Respond rather than react [41:34]

blog Apr 05, 2024

We have explored this verse from Sura Fussilat from many different aspects. Today’s exploration will be in line with our theme of using verses from the Quran to guide us when we find ourselves in the midst of an argument.

Despite our best intentions, things can get heated when we are in the midst of a conflict. It is hard to hear things that go against our belief system. It is so easy to take things personally. Others can say things in a way that triggers us and potentially make us lose our emotional balance.

This verse from Sura Fussilat advices us to not react when others fall short of respectful conduct.

Repel [evil] with what is best. [If you do so,] behold, he between whom and you was enmity, will be as though he were a sympathetic friend [Quran 41:34].

Scholars explain that the absence of a direct object after repel in the above verse means that the verse is open to many meanings and possibilities: we can repel anger with patience, error with truth, ignorance with clemency, and the commission of evil with pardon.


In other words, instead of reacting to people’s behavior out of anger, we can practice responding in a way that is aligned to our own value system.

As this verse explains, when we do this, it gives the other person a chance to calm down, it diffuses the tension and the aggression and allows the conversation to get back on track.

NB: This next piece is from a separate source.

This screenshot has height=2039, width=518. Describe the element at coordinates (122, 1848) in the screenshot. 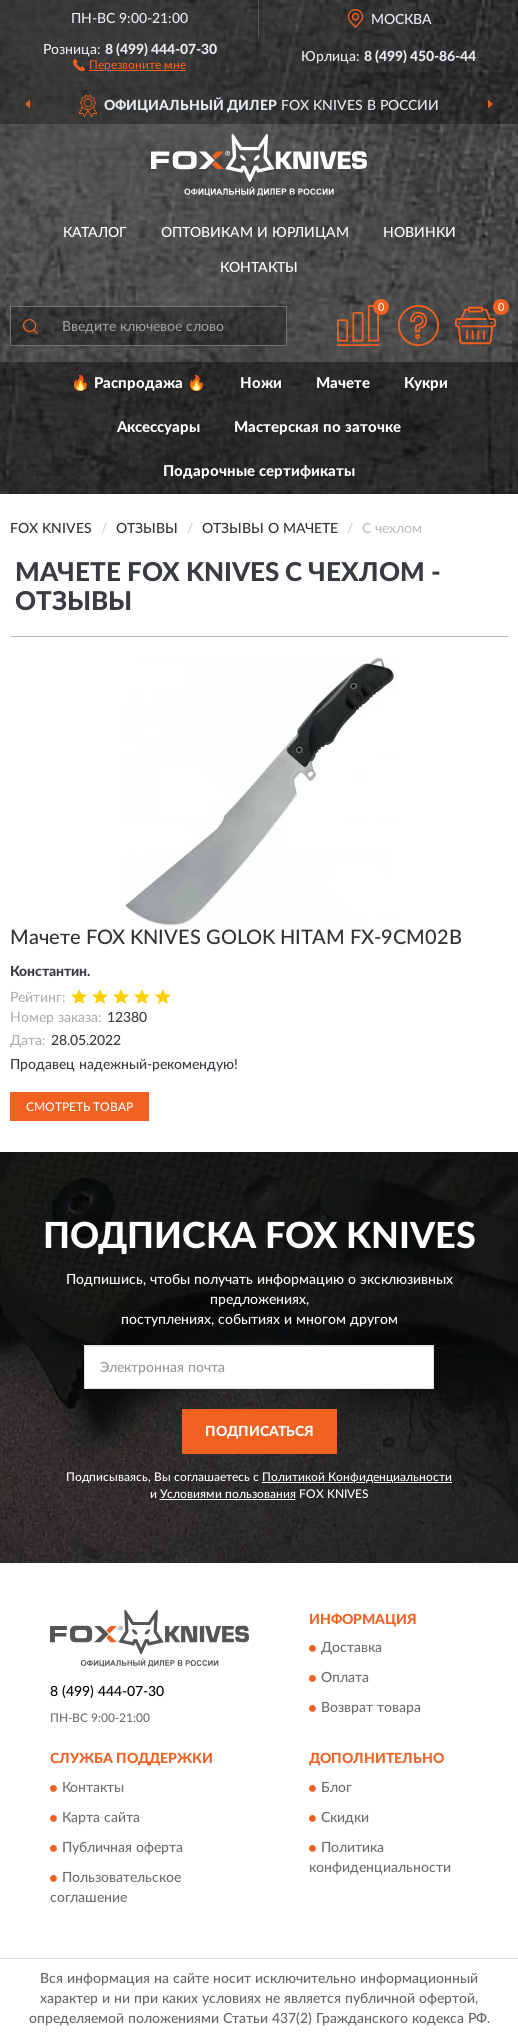

I see `Публичная оферта` at that location.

A practice of repelling evil [or communication triggers and mistakes] with good [responsive and worthy communication] can lead to reconciliation, love, and (re)connection.

How?
We need to pause enough so that we can remind ourselves of the gifts Allah [swt] has given us in order to repel evil with good. If we encounter a trigger and pause long enough to engage our human brain, we create a space. And in that space we can use tools or gifts from our human tool box.

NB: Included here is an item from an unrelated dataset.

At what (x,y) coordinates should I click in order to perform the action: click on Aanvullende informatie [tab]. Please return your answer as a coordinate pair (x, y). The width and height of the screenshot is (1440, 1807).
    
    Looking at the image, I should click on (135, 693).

These gifts are the gift of imagination [I can imagine myself repelling evil with good], of self-control [I am capable of using self-control to stop myself from saying and doing things which are not in line with the greater good, of will power [I have will power to practice living according to Divinely guided values] and the gift of conscience [I have an internal moral compass that guides to towards the greater good].

When we gift ourselves the gift of pausing, we are able to separate trigger from reaction and use the tools in our human tool box.

It is only when we use some or all of these gifts that we can respond based on our own values rather than react to poor behaviour on the part of another.